Required work: Go through the entries below. Copy out every line that contains "Umweltinformationen".

(Stored data)

──────────────────────────────

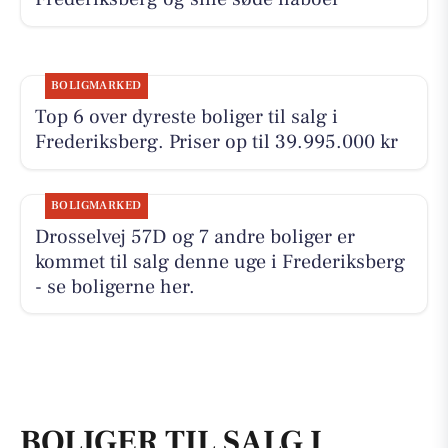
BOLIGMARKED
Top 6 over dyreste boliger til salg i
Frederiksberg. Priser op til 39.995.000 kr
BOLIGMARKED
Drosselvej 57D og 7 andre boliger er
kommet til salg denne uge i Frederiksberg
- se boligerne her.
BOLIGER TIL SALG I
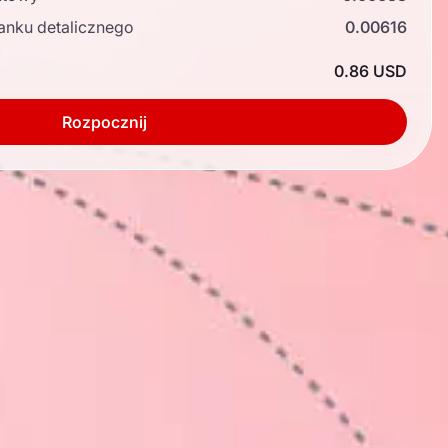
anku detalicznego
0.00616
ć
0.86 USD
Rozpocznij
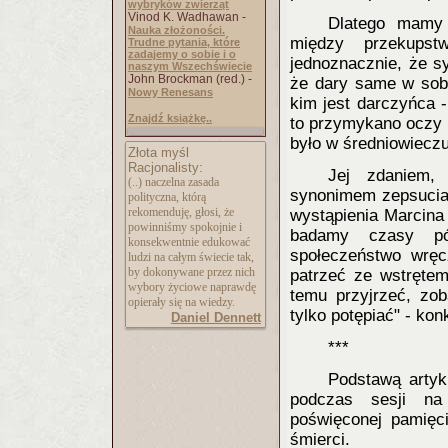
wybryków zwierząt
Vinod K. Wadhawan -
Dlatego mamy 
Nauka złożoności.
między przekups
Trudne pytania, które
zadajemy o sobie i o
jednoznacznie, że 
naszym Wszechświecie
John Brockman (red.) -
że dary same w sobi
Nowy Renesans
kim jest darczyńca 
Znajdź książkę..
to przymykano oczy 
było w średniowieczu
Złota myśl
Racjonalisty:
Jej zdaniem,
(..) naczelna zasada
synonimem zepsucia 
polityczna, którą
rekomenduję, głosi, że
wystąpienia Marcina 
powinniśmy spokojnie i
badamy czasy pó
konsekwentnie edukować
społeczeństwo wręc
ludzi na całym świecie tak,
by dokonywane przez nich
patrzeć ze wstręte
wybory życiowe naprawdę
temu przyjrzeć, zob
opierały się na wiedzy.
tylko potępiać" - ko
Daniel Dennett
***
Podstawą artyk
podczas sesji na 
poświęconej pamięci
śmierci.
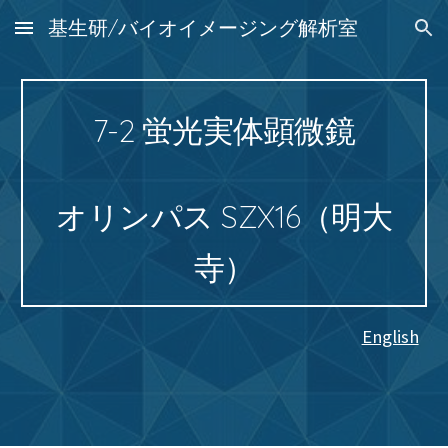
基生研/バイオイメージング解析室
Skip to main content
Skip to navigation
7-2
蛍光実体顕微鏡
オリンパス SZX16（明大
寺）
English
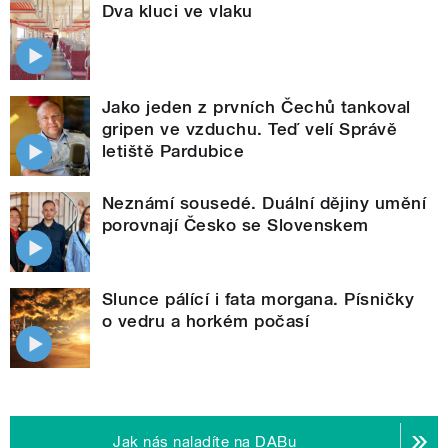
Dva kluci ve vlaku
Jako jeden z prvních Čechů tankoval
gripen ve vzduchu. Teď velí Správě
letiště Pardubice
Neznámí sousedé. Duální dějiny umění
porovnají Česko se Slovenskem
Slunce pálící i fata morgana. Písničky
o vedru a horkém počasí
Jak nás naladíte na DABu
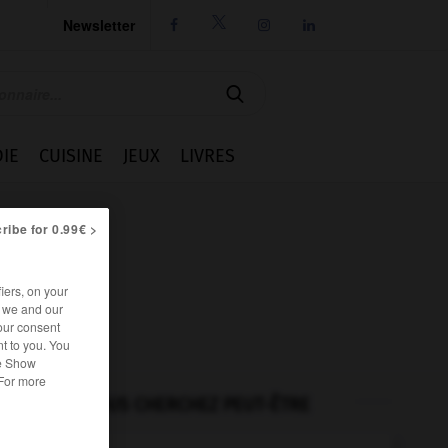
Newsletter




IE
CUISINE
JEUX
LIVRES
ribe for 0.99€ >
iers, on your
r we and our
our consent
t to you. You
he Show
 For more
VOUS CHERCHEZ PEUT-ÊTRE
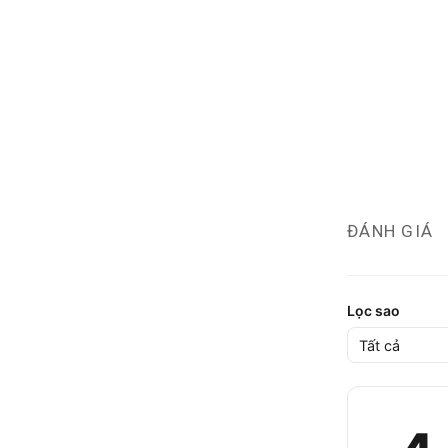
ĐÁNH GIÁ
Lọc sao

──────────────────────────────

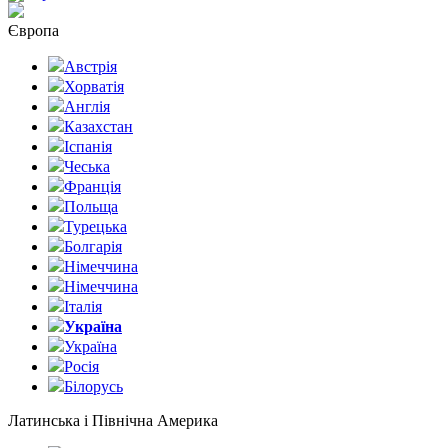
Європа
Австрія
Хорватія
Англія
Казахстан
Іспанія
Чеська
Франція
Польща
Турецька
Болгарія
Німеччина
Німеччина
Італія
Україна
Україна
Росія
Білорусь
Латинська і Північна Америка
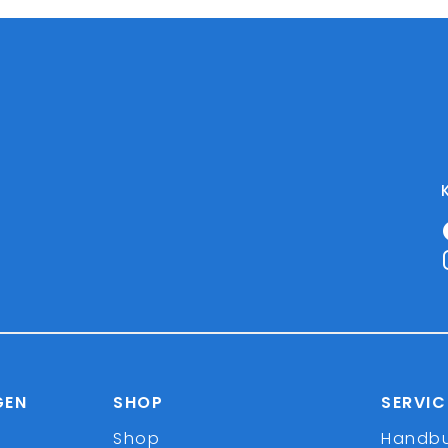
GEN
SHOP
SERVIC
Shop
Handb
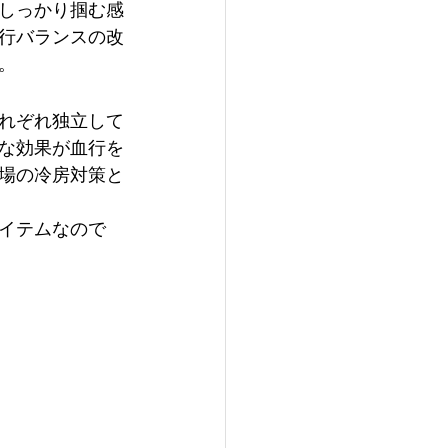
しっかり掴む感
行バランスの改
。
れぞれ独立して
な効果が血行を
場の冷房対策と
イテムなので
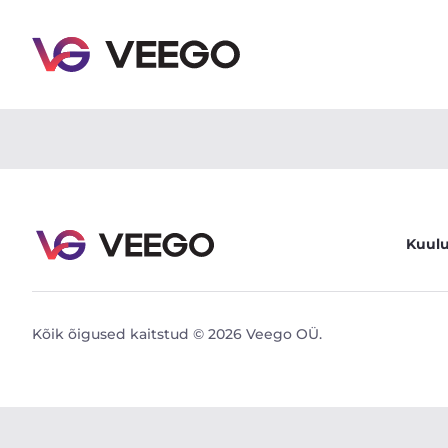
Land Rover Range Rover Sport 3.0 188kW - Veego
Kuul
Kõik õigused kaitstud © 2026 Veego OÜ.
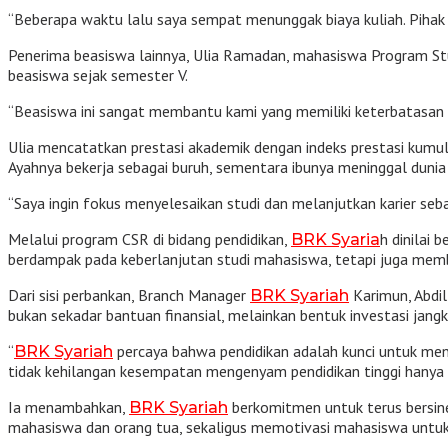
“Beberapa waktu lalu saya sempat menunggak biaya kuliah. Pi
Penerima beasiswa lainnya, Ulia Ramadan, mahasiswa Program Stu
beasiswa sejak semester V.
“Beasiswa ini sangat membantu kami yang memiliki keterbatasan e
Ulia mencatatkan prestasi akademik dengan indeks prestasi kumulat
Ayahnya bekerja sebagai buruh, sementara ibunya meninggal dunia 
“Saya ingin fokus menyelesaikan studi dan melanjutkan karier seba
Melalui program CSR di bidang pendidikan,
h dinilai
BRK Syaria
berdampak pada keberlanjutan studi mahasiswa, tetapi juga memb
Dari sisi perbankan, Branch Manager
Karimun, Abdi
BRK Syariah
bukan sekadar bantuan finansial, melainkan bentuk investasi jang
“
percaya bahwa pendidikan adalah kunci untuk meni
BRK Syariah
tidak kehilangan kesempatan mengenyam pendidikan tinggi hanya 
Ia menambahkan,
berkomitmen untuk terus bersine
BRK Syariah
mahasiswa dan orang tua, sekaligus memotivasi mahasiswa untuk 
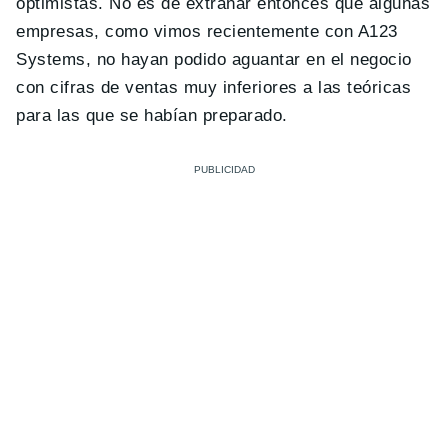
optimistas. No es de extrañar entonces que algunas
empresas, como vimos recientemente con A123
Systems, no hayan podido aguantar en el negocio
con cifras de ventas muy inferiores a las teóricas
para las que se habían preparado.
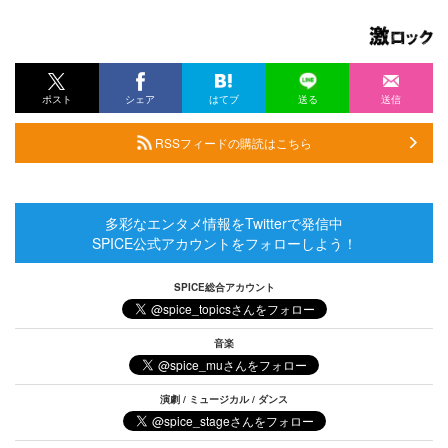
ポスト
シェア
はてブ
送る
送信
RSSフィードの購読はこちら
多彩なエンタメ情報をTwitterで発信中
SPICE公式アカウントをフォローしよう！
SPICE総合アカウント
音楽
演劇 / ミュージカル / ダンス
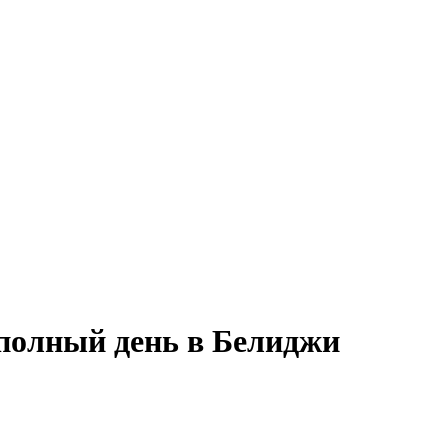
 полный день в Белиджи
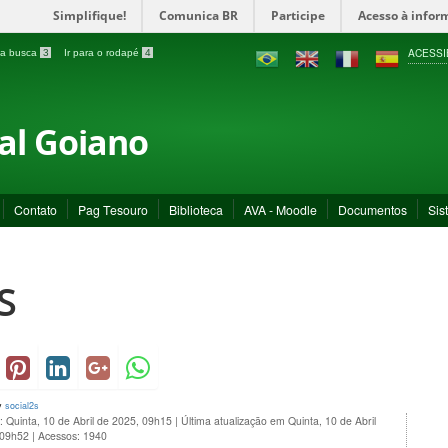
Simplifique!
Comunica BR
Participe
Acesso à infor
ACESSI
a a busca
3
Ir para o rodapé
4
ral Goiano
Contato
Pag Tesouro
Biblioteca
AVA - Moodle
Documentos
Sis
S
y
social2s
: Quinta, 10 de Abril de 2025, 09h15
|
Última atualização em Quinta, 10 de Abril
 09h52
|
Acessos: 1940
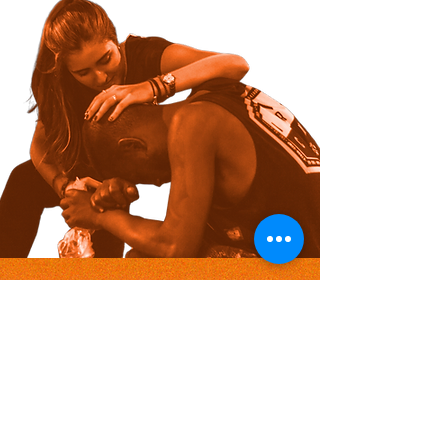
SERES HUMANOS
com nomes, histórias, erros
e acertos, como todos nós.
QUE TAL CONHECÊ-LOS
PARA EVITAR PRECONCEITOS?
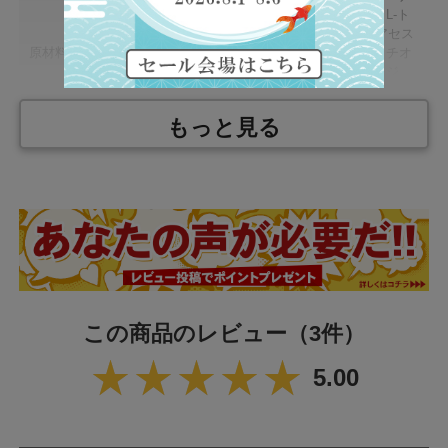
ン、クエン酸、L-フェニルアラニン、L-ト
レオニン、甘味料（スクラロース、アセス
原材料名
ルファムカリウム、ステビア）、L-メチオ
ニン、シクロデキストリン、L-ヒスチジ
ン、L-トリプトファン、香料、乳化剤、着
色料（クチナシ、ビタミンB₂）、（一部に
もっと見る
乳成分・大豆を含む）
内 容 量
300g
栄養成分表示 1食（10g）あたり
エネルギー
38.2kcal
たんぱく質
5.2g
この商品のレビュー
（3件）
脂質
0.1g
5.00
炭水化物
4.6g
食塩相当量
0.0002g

──────────────────────────────

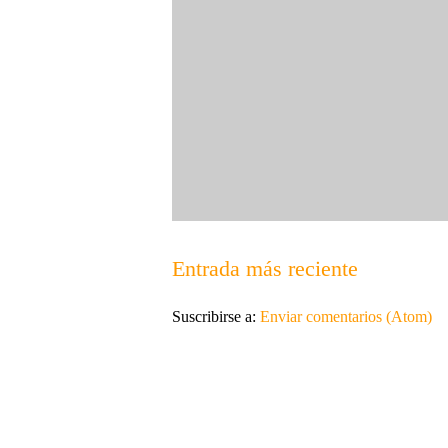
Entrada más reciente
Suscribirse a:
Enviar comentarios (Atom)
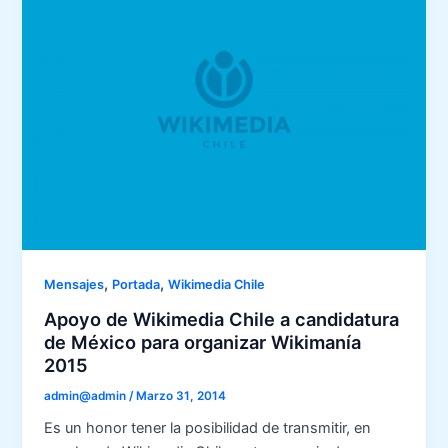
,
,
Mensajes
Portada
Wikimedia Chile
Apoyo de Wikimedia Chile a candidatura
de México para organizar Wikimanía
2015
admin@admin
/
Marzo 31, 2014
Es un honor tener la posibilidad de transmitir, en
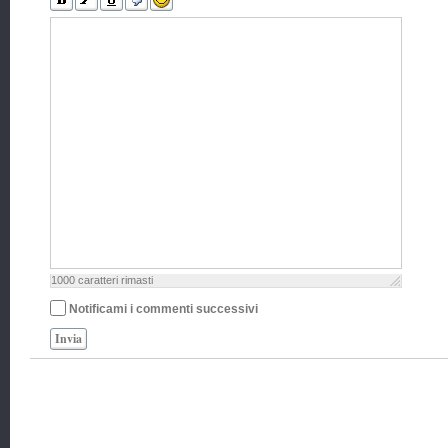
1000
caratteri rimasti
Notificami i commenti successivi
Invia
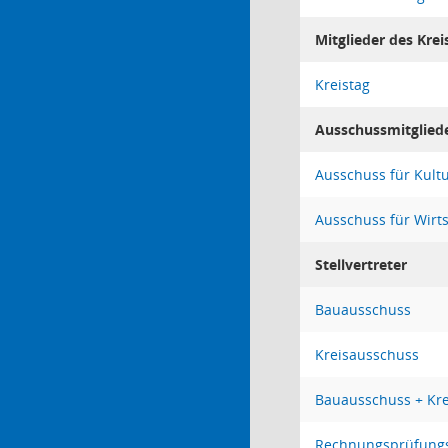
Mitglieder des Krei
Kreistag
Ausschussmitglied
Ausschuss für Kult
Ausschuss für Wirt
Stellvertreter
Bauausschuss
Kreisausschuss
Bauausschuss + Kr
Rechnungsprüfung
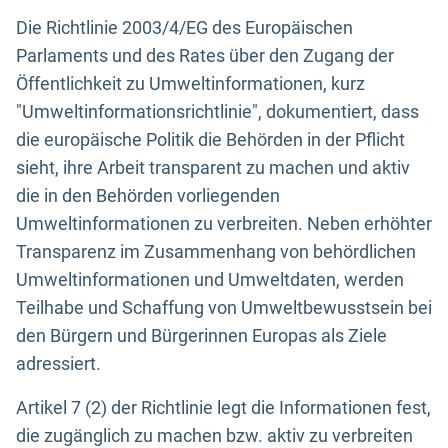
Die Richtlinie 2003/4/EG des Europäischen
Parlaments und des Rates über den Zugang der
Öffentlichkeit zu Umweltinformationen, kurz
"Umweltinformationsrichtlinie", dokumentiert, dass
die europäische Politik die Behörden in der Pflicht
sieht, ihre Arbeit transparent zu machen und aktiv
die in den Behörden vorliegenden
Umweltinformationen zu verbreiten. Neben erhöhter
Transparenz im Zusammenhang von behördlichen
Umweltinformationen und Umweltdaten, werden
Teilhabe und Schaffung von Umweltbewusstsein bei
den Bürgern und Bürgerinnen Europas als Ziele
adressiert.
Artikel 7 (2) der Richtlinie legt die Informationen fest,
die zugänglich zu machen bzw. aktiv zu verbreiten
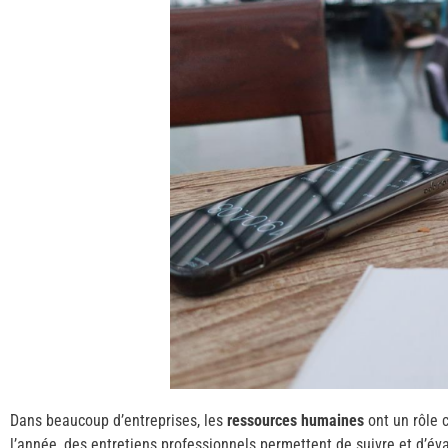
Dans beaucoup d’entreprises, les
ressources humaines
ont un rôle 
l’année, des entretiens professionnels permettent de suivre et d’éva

──────────────────────────────

Output of the exercise:
Öffentlichkeit zu Umweltinformationen, kurz
Umweltinformationen zu verbreiten. Neben erhöhter
Umweltinformationen und Umweltdaten, werden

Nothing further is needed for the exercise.